■ EXERCISE DIRECTIONS
For this listing, reproduce the line with "подозрительного", the line with "Branda ve tır brandası", and the lines between, exactly as they stand. Leave out pictures and all other lines.

■ DATA FOR THIS EXERCISE
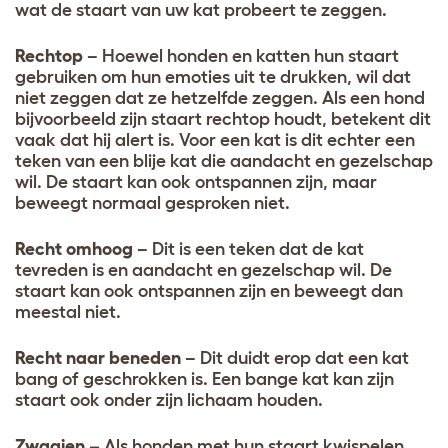
wat de staart van uw kat probeert te zeggen.
Rechtop
– Hoewel honden en katten hun staart
gebruiken om hun emoties uit te drukken, wil dat
niet zeggen dat ze hetzelfde zeggen. Als een hond
bijvoorbeeld zijn staart rechtop houdt, betekent dit
vaak dat hij alert is. Voor een kat is dit echter een
teken van een blije kat die aandacht en gezelschap
wil. De staart kan ook ontspannen zijn, maar
beweegt normaal gesproken niet.
Recht omhoog
– Dit is een teken dat de kat
tevreden is en aandacht en gezelschap wil. De
staart kan ook ontspannen zijn en beweegt dan
meestal niet.
Recht naar beneden
– Dit duidt erop dat een kat
bang of geschrokken is. Een bange kat kan zijn
staart ook onder zijn lichaam houden.
Zwaaien –
Als honden met hun staart kwispelen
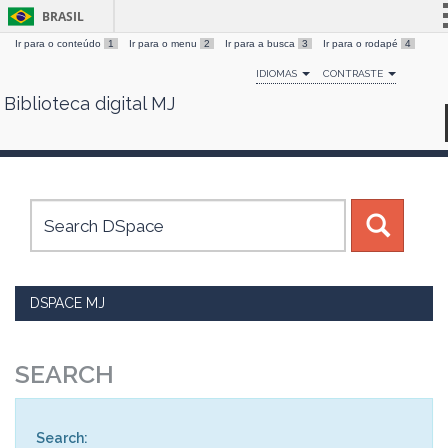
BRASIL
Ir para o conteúdo
1
Ir para o menu
2
Ir para a busca
3
Ir para o rodapé
4
Simplifique!
IDIOMAS
CONTRASTE
Comunica BR
Biblioteca digital MJ
Skip
Participe
navigation
Acesso à informação
Legislação
Canais
DSPACE MJ
SEARCH
Search:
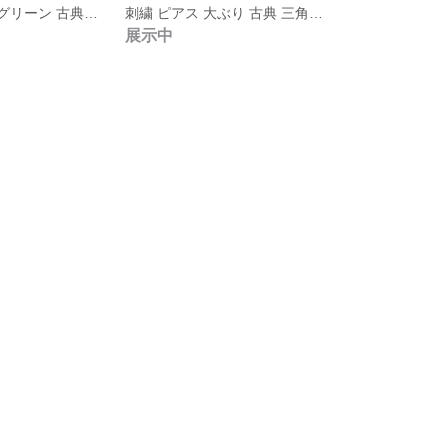
刺繍 ピアス 月 グリーン 古典 sunflower
刺繍 ピアス 大ぶり 古典 三角 ピンク sunflower
展示中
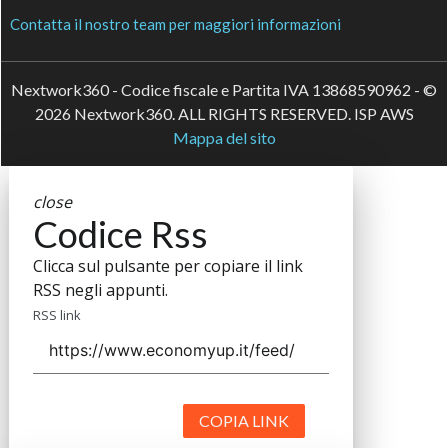
Contatta il nostro team per maggiori informazioni
Nextwork360 - Codice fiscale e Partita IVA 13868590962 - ©
2026 Nextwork360. ALL RIGHTS RESERVED. ISP AWS
Mappa del sito
close
Codice Rss
Clicca sul pulsante per copiare il link
RSS negli appunti.
RSS link
COPIA LINK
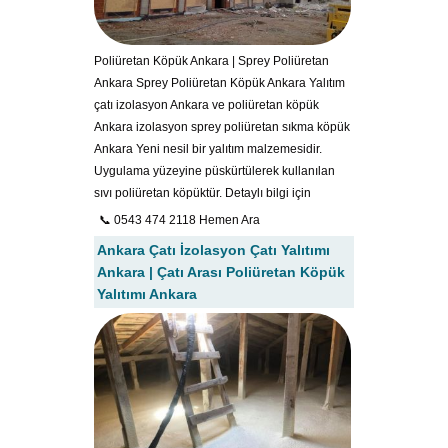
Poliüretan Köpük Ankara | Sprey Poliüretan
Ankara Sprey Poliüretan Köpük Ankara Yalıtım
çatı izolasyon Ankara ve poliüretan köpük
Ankara izolasyon sprey poliüretan sıkma köpük
Ankara Yeni nesil bir yalıtım malzemesidir.
Uygulama yüzeyine püskürtülerek kullanılan
sıvı poliüretan köpüktür. Detaylı bilgi için
📞 0543 474 2118 Hemen Ara
Ankara Çatı İzolasyon Çatı Yalıtımı
Ankara | Çatı Arası Poliüretan Köpük
Yalıtımı Ankara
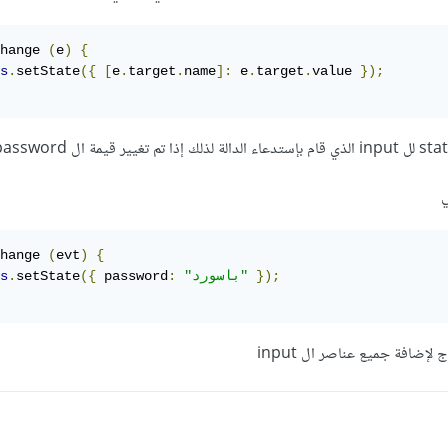
hange 
(
e
)
{
s
.
setState
({
[
e
.
target
.
name
]:
 e
.
target
.
value 
});
ي
hange 
(
evt
)
{
});
"باسورد"
:
 password
({
setState
.
s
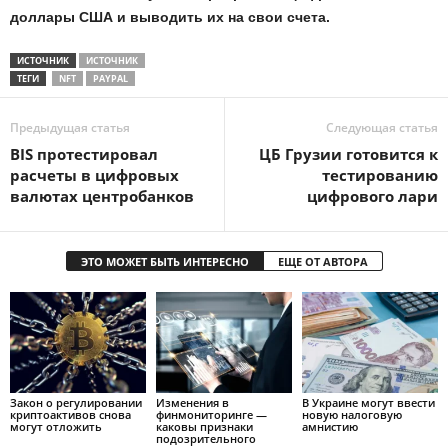
доллары США и выводить их на свои счета.
ИСТОЧНИК
ИСТОЧНИК
ТЕГИ
NFT
PAYPAL
Предыдущая статья
Следующая статья
BIS протестировал
ЦБ Грузии готовится к
расчеты в цифровых
тестированию
валютах центробанков
цифрового лари
ЭТО МОЖЕТ БЫТЬ ИНТЕРЕСНО
ЕЩЕ ОТ АВТОРА
Закон о регулировании
Изменения в
В Украине могут ввести
криптоактивов снова
финмониторинге —
новую налоговую
могут отложить
каковы признаки
амнистию
подозрительного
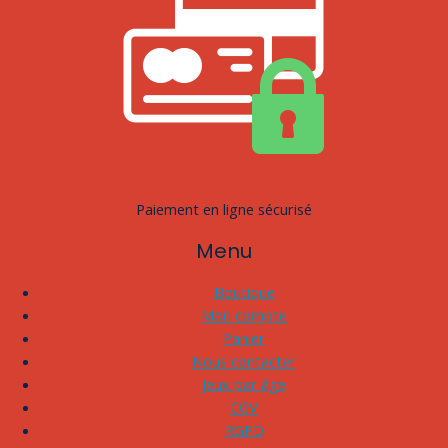
Paiement en ligne sécurisé
Menu
Boutique
Mon compte
Panier
Nous contacter
Jeux par âge
CGV
RGPD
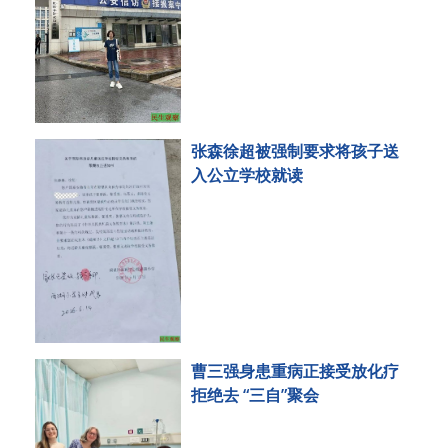
张森徐超被强制要求将孩子送
入公立学校就读
曹三强身患重病正接受放化疗
拒绝去 “三自”聚会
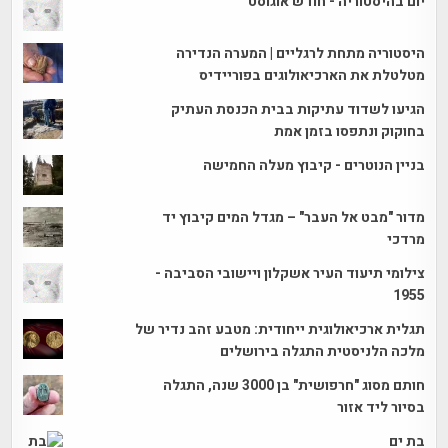
יום בהיסטוריה - חודש אוגוסט
היסטוריה מתחת לרגליים | המערה הנדירה
מטלטלת את הארכיאולוגים בפוריידיס
הגיעו לשדוד עתיקות בבית הכנסת העתיק
בחוקוק ונתפסו בזמן אמת
בניין הנוטרים - קיבוץ מעלה החמישה
מדור "מבט אל העבר" – מגדל המים קיבוץ יד
מרדכי
צילומי תיעוד העיר אשקלון ויישובי הסביבה -
1955
תגלית ארכיאולוגית ייחודית: מטבע זהב נדיר של
מלכה הלניסטית התגלה בירושלים
חותם מסוג "חרפושית" בן 3000 שנה, התגלה
בסיור ליד אזור
בת ים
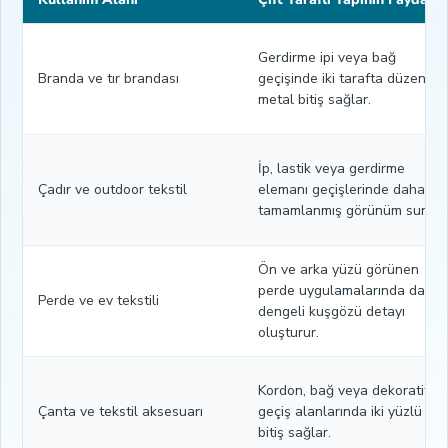
Gerdirme ipi veya bağ
Branda ve tır brandası
geçişinde iki tarafta düzenli
metal bitiş sağlar.
İp, lastik veya gerdirme
Çadır ve outdoor tekstil
elemanı geçişlerinde daha
tamamlanmış görünüm sunar.
Ön ve arka yüzü görünen
perde uygulamalarında daha
Perde ve ev tekstili
dengeli kuşgözü detayı
oluşturur.
Kordon, bağ veya dekoratif
Çanta ve tekstil aksesuarı
geçiş alanlarında iki yüzlü
bitiş sağlar.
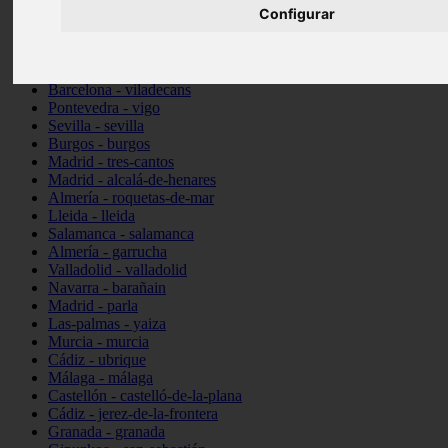
Configurar
Toledo - talavera-de-la-reina
Illes-balears - santa-margalida
Madrid - alcorcón
Almería - cuevas-del-almanzora
Barcelona - viladecans
Pontevedra - vigo
Sevilla - sevilla
Burgos - burgos
Madrid - tres-cantos
Madrid - alcalá-de-henares
Almería - roquetas-de-mar
Lleida - lleida
Salamanca - salamanca
Almería - garrucha
Valladolid - valladolid
Navarra - barañain
Madrid - parla
Las-palmas - yaiza
Murcia - murcia
Cádiz - ubrique
Málaga - málaga
Castellón - castelló-de-la-plana
Cádiz - jerez-de-la-frontera
Granada - granada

■ EXPECTED OUTPUT
подозрительного
Paiement en ligne sécurisé
Menu
Boutique
Mon compte
Panier
Nous contacter
Jeux par âge
CGV
RGPD
张森徐超被强制要求将孩子送
入公立学校就读
曹三强身患重病正接受放化疗
拒绝去 “三自”聚会
יום בהיסטוריה - חודש אוגוסט
היסטוריה מתחת לרגליים | המערה הנדירה
מטלטלת את הארכיאולוגים בפוריידיס
הגיעו לשדוד עתיקות בבית הכנסת העתיק
בחוקוק ונתפסו בזמן אמת
בניין הנוטרים - קיבוץ מעלה החמישה
מדור "מבט אל העבר" – מגדל המים קיבוץ יד
מרדכי
צילומי תיעוד העיר אשקלון ויישובי הסביבה -
1955
תגלית ארכיאולוגית ייחודית: מטבע זהב נדיר של
מלכה הלניסטית התגלה בירושלים
חותם מסוג "חרפושית" בן 3000 שנה, התגלה
בסיור ליד אזור
בת ים
Gerdirme ipi veya bağ
Branda ve tır brandası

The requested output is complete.